Unfortunately, I have very little experience with ROS, and before diving deeper I would like to get feedback from the community.
Could someone take a look at the project? Could it be useful? If so, what is the best way to integrate it into ROS?
P.S. Please don’t consider my post as self-promotion. I really want to be useful, but I’m short of time and I don’t want to waste it on solving non-existent problems.
Interesting project and I agree that ROS could benefit a lot from an easy integration with a timeseries database. To get started, I would get some sample bag files or mcap files, build the necessary ingest into your store, and then run some sample queries over them to show the value of this.
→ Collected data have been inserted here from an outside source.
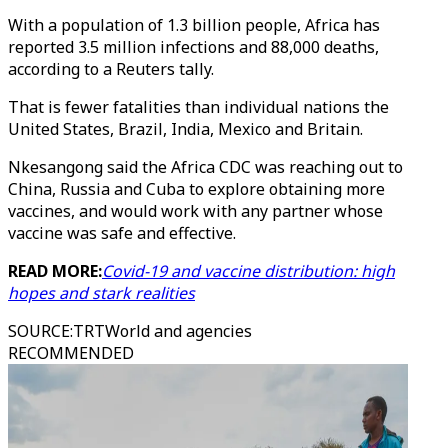
With a population of 1.3 billion people, Africa has
reported 3.5 million infections and 88,000 deaths,
according to a Reuters tally.
That is fewer fatalities than individual nations the
United States, Brazil, India, Mexico and Britain.
Nkesangong said the Africa CDC was reaching out to
China, Russia and Cuba to explore obtaining more
vaccines, and would work with any partner whose
vaccine was safe and effective.
READ MORE:
Covid-19 and vaccine distribution: high
hopes and stark realities
SOURCE
:
TRTWorld and agencies
RECOMMENDED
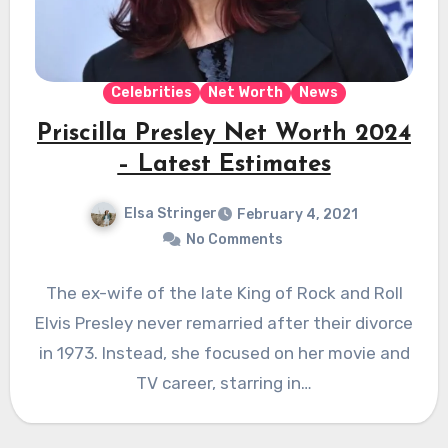
Celebrities
Net Worth
News
Priscilla Presley Net Worth 2024
– Latest Estimates
Elsa Stringer
February 4, 2021
No Comments
The ex-wife of the late King of Rock and Roll
Elvis Presley never remarried after their divorce
in 1973. Instead, she focused on her movie and
TV career, starring in…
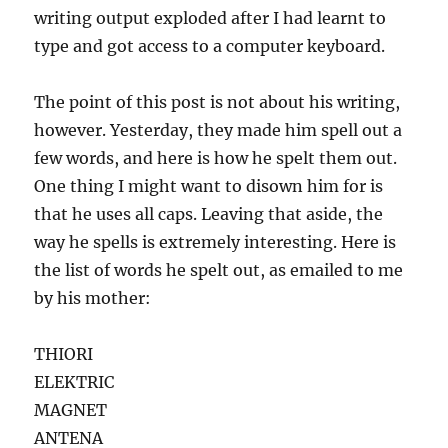
writing output exploded after I had learnt to
type and got access to a computer keyboard.
The point of this post is not about his writing,
however. Yesterday, they made him spell out a
few words, and here is how he spelt them out.
One thing I might want to disown him for is
that he uses all caps. Leaving that aside, the
way he spells is extremely interesting. Here is
the list of words he spelt out, as emailed to me
by his mother:
THIORI
ELEKTRIC
MAGNET
ANTENA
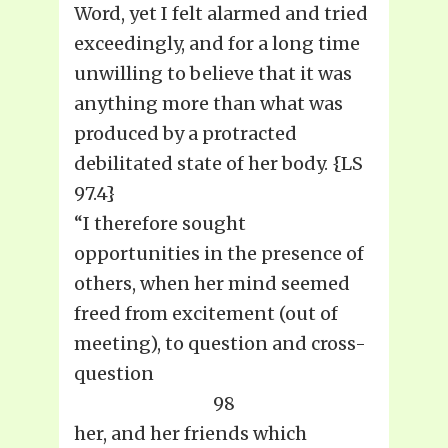
Word, yet I felt alarmed and tried
exceedingly, and for a long time
unwilling to believe that it was
anything more than what was
produced by a protracted
debilitated state of her body. {LS
97.4}
“I therefore sought
opportunities in the presence of
others, when her mind seemed
freed from excitement (out of
meeting), to question and cross-
question
98
her, and her friends which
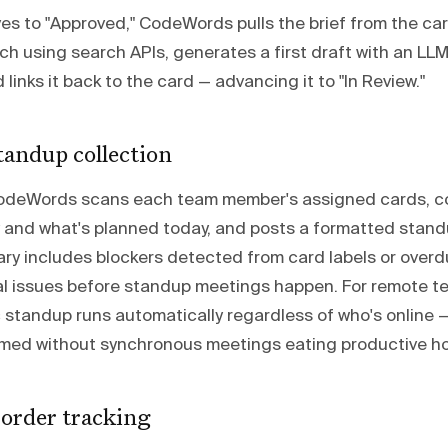
s to "Approved," CodeWords pulls the brief from the car
h using search APIs, generates a first draft with an LLM,
d links it back to the card — advancing it to "In Review."
andup collection
CodeWords scans each team member's assigned cards, c
 and what's planned today, and posts a formatted stan
ry includes blockers detected from card labels or overd
al issues before standup meetings happen. For remote t
c standup runs automatically regardless of who's online 
rmed without synchronous meetings eating productive ho
order tracking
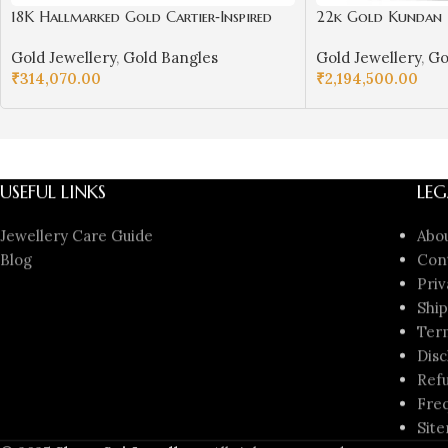
18K Hallmarked Gold Cartier‑Inspired
22k Gold Kundan N
Kada – Premium Designer Bangle |
Girls/Women-SSJ
Gold Jewellery
,
Gold Bangles
Gold Jewellery
,
Go
Sai Jewellers-SSJGB1
₹
314,070.00
₹
2,194,500.00
ADD TO CART
ADD TO CART
USEFUL LINKS
LEG
Jewellery Care Guide
Abo
Blog
Con
Priv
Ship
Ter
Disc
Refu
Freq
Sit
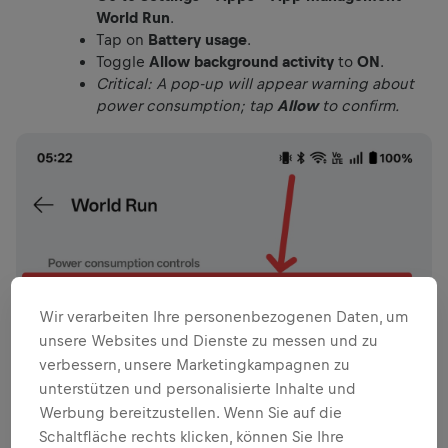
World Run
.
Tap on
Battery usage
.
Toggle
Allow background activity
to
ON
.
Critical: A pop-up will appear warning about
power consumption; tap
Allow
to confirm.
Wir verarbeiten Ihre personenbezogenen Daten, um
unsere Websites und Dienste zu messen und zu
verbessern, unsere Marketingkampagnen zu
unterstützen und personalisierte Inhalte und
Werbung bereitzustellen. Wenn Sie auf die
Schaltfläche rechts klicken, können Sie Ihre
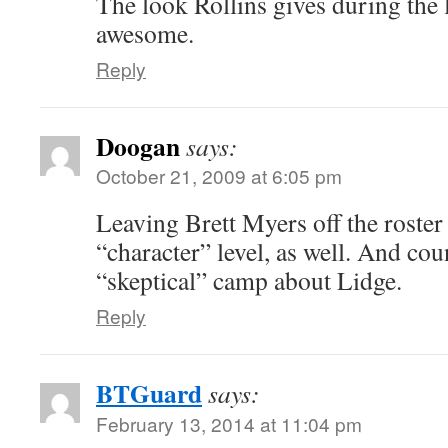
The look Rollins gives during the l
awesome.
Reply
Doogan
says:
October 21, 2009 at 6:05 pm
Leaving Brett Myers off the roster 
“character” level, as well. And coun
“skeptical” camp about Lidge.
Reply
BTGuard
says:
February 13, 2014 at 11:04 pm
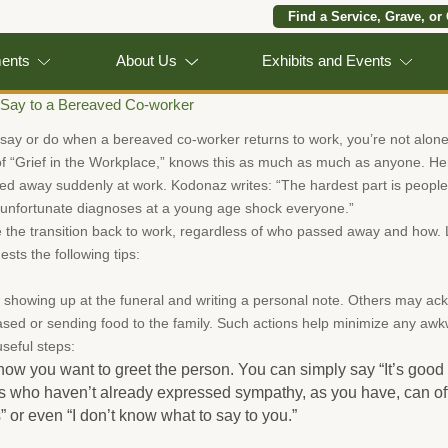
Find a Service, Grave, or
ments
About Us
Exhibits and Events
 Say to a Bereaved Co-worker
 say or do when a bereaved co-worker returns to work, you’re not alone
f “Grief in the Workplace,” knows this as much as much as anyone. H
d away suddenly at work. Kodonaz writes: “The hardest part is people 
 unfortunate diagnoses at a young age shock everyone.”
 the transition back to work, regardless of who passed away and how
sts the following tips:
y showing up at the funeral and writing a personal note. Others may a
ased or sending food to the family. Such actions help minimize any a
useful steps:
ow you want to greet the person. You can simply say “It’s good t
s who haven’t already expressed sympathy, as you have, can off
or even “I don’t know what to say to you.”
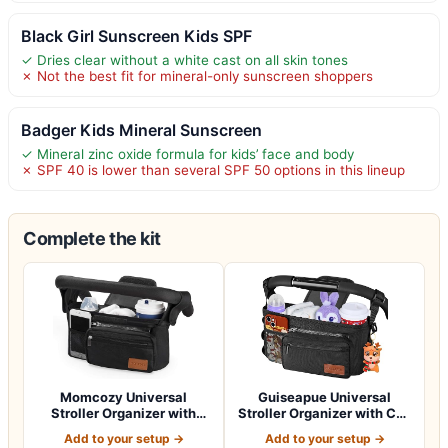
Black Girl Sunscreen Kids SPF
✓ Dries clear without a white cast on all skin tones
✗ Not the best fit for mineral-only sunscreen shoppers
Badger Kids Mineral Sunscreen
✓ Mineral zinc oxide formula for kids’ face and body
✗ SPF 40 is lower than several SPF 50 options in this lineup
Complete the kit
Momcozy Universal
Guiseapue Universal
Stroller Organizer with
Stroller Organizer with Cup
Insulated Cup H…
Holder: B…
Add to your setup →
Add to your setup →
Some sample bag files can be found in online robotics courses and the material from autonomous driving courses.
Question: what made you build a new timeseries DB from scratch, i.e., why are existing ones not suitable for blob storage? Have you run any comparisons to existing timeseries (e.g., Prometheus, Victoria Metrics) and column-data bases (ClickHouse, etc.)? I’d be very interested to see what sort of database might be best suited for ROS data, which can vary a lot depending on the (ros-) topic.
Hi @chfritz, thank you for the advice. I’ll learn more about bag and mcap files.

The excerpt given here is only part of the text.